Task directions >> All of the records below need to be written out exactly, but without the pictures.

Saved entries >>
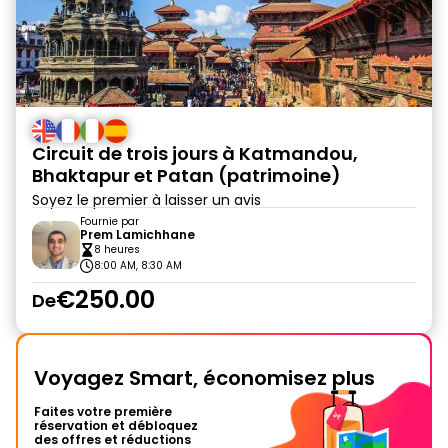
Circuit de trois jours à Katmandou,
Bhaktapur et Patan (patrimoine)
Soyez le premier à laisser un avis
Fournie par
Prem Lamichhane
8 heures
8:00 AM, 8:30 AM
€250.00
De
Voyagez Smart, économisez plus
Faites votre première
réservation et débloquez
des offres et réductions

Result for this task >>
Circuit de trois jours à Katmandou,
Bhaktapur et Patan (patrimoine)
Soyez le premier à laisser un avis
Fournie par
Prem Lamichhane
8 heures
8:00 AM, 8:30 AM
€250.00
De
Voyagez Smart, économisez plus
Faites votre première
réservation et débloquez
des offres et réductions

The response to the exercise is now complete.